### The data
Segment Open

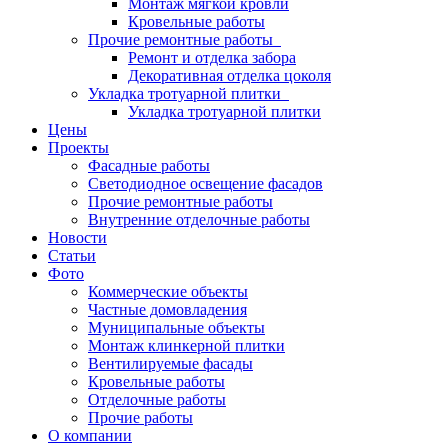
Монтаж мягкой кровли
Кровельные работы
Прочие ремонтные работы
Ремонт и отделка забора
Декоративная отделка цоколя
Укладка тротуарной плитки
Укладка тротуарной плитки
Цены
Проекты
Фасадные работы
Светодиодное освещение фасадов
Прочие ремонтные работы
Внутренние отделочные работы
Новости
Статьи
Фото
Коммерческие объекты
Частные домовладения
Муниципальные объекты
Монтаж клинкерной плитки
Вентилируемые фасады
Кровельные работы
Отделочные работы
Прочие работы
О компании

Segment Closed

### What you should do
Return every record exactly, minus the pictures.

### Response to the exercise
Монтаж мягкой кровли
Кровельные работы
Прочие ремонтные работы
Ремонт и отделка забора
Декоративная отделка цоколя
Укладка тротуарной плитки
Укладка тротуарной плитки
Цены
Проекты
Фасадные работы
Светодиодное освещение фасадов
Прочие ремонтные работы
Внутренние отделочные работы
Новости
Статьи
Фото
Коммерческие объекты
Частные домовладения
Муниципальные объекты
Монтаж клинкерной плитки
Вентилируемые фасады
Кровельные работы
Отделочные работы
Прочие работы
О компании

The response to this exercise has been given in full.